Saved data entries:

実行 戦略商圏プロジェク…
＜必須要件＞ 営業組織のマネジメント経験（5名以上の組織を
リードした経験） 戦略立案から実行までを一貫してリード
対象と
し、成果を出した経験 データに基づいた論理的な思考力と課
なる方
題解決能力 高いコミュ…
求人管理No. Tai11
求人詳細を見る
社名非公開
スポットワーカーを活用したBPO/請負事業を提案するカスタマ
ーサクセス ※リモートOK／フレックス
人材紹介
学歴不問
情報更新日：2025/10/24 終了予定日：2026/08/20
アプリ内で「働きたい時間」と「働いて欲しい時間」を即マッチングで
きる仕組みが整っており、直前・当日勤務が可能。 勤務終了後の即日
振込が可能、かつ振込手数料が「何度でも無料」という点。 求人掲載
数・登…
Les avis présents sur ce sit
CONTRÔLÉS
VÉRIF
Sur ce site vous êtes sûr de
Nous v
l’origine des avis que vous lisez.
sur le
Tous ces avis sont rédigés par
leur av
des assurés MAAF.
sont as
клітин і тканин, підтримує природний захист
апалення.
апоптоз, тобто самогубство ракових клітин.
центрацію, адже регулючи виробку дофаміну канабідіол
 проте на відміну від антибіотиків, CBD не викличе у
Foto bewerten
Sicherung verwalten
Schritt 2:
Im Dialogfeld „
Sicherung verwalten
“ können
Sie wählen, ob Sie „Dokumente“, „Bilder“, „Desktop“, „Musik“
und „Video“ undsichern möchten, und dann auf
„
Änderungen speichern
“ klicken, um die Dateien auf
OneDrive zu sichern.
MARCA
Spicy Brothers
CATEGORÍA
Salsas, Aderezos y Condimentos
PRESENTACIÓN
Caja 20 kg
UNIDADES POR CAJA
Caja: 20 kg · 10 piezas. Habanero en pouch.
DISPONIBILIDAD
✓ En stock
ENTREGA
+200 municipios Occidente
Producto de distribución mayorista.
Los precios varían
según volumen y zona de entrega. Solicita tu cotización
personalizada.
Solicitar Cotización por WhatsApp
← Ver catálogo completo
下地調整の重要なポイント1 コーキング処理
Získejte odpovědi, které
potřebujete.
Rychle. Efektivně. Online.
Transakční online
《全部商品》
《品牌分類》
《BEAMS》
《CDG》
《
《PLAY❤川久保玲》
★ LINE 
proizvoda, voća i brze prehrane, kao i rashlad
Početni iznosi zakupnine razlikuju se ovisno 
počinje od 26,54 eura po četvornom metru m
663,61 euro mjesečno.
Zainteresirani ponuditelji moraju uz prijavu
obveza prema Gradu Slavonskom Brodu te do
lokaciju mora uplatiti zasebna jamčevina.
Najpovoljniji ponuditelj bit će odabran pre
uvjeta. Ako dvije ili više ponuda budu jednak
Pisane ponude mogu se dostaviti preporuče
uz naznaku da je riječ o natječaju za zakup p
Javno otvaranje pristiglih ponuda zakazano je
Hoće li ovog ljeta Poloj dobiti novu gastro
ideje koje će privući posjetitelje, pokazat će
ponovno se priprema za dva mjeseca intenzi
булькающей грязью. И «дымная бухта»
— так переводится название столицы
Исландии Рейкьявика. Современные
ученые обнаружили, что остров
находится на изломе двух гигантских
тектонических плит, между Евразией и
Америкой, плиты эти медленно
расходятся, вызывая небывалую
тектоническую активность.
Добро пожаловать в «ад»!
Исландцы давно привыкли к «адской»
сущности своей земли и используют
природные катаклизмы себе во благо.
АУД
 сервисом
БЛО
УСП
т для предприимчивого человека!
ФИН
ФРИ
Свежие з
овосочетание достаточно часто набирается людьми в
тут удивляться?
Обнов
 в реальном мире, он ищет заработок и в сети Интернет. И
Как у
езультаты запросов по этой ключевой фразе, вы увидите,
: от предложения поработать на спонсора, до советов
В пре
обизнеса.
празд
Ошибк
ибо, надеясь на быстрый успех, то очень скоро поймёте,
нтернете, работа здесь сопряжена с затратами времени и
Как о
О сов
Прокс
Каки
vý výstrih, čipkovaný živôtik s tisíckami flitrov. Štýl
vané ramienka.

REQUIRED ACTION → Every record must be written out again without any change.

RESPONSE TO THIS TASK →
実行 戦略商圏プロジェク…
＜必須要件＞ 営業組織のマネジメント経験（5名以上の組織を
リードした経験） 戦略立案から実行までを一貫してリード
対象と
し、成果を出した経験 データに基づいた論理的な思考力と課
なる方
題解決能力 高いコミュ…
求人管理No. Tai11
求人詳細を見る
社名非公開
スポットワーカーを活用したBPO/請負事業を提案するカスタマ
ーサクセス ※リモートOK／フレックス
人材紹介
学歴不問
情報更新日：2025/10/24 終了予定日：2026/08/20
アプリ内で「働きたい時間」と「働いて欲しい時間」を即マッチングで
きる仕組みが整っており、直前・当日勤務が可能。 勤務終了後の即日
振込が可能、かつ振込手数料が「何度でも無料」という点。 求人掲載
数・登…
Les avis présents sur ce sit
CONTRÔLÉS
VÉRIF
Sur ce site vous êtes sûr de
Nous v
l’origine des avis que vous lisez.
sur le
Tous ces avis sont rédigés par
leur av
des assurés MAAF.
sont as
клітин і тканин, підтримує природний захист
апалення.
апоптоз, тобто самогубство ракових клітин.
центрацію, адже регулючи виробку дофаміну канабідіол
 проте на відміну від антибіотиків, CBD не викличе у
Foto bewerten
Sicherung verwalten
Schritt 2:
Im Dialogfeld „
Sicherung verwalten
“ können
Sie wählen, ob Sie „Dokumente“, „Bilder“, „Desktop“, „Musik“
und „Video“ undsichern möchten, und dann auf
„
Änderungen speichern
“ klicken, um die Dateien auf
OneDrive zu sichern.
MARCA
Spicy Brothers
CATEGORÍA
Salsas, Aderezos y Condimentos
PRESENTACIÓN
Caja 20 kg
UNIDADES POR CAJA
Caja: 20 kg · 10 piezas. Habanero en pouch.
DISPONIBILIDAD
✓ En stock
ENTREGA
+200 municipios Occidente
Producto de distribución mayorista.
Los precios varían
según volumen y zona de entrega. Solicita tu cotización
personalizada.
Solicitar Cotización por WhatsApp
← Ver catálogo completo
下地調整の重要なポイント1 コーキング処理
Získejte odpovědi, které
potřebujete.
Rychle. Efektivně. Online.
Transakční online
《全部商品》
《品牌分類》
《BEAMS》
《CDG》
《
《PLAY❤川久保玲》
★ LINE 
proizvoda, voća i brze prehrane, kao i rashlad
Početni iznosi zakupnine razlikuju se ovisno 
počinje od 26,54 eura po četvornom metru m
663,61 euro mjesečno.
Zainteresirani ponuditelji moraju uz prijavu
obveza prema Gradu Slavonskom Brodu te do
lokaciju mora uplatiti zasebna jamčevina.
Najpovoljniji ponuditelj bit će odabran pre
uvjeta. Ako dvije ili više ponuda budu jednak
Pisane ponude mogu se dostaviti preporuče
uz naznaku da je riječ o natječaju za zakup p
Javno otvaranje pristiglih ponuda zakazano je
Hoće li ovog ljeta Poloj dobiti novu gastro
ideje koje će privući posjetitelje, pokazat će
ponovno se priprema za dva mjeseca intenzi
булькающей грязью. И «дымная бухта»
— так переводится название столицы
Исландии Рейкьявика. Современные
ученые обнаружили, что остров
находится на изломе двух гигантских
тектонических плит, между Евразией и
Америкой, плиты эти медленно
расходятся, вызывая небывалую
тектоническую активность.
Добро пожаловать в «ад»!
Исландцы давно привыкли к «адской»
сущности своей земли и используют
природные катаклизмы себе во благо.
АУД
 сервисом
БЛО
УСП
т для предприимчивого человека!
ФИН
ФРИ
Свежие з
овосочетание достаточно часто набирается людьми в
тут удивляться?
Обнов
 в реальном мире, он ищет заработок и в сети Интернет. И
Как у
езультаты запросов по этой ключевой фразе, вы увидите,
: от предложения поработать на спонсора, до советов
В пре
обизнеса.
празд
Ошибк
ибо, надеясь на быстрый успех, то очень скоро поймёте,
нтернете, работа здесь сопряжена с затратами времени и
Как о
О сов
Прокс
Каки
vý výstrih, čipkovaný živôtik s tisíckami flitrov. Štýl
vané ramienka.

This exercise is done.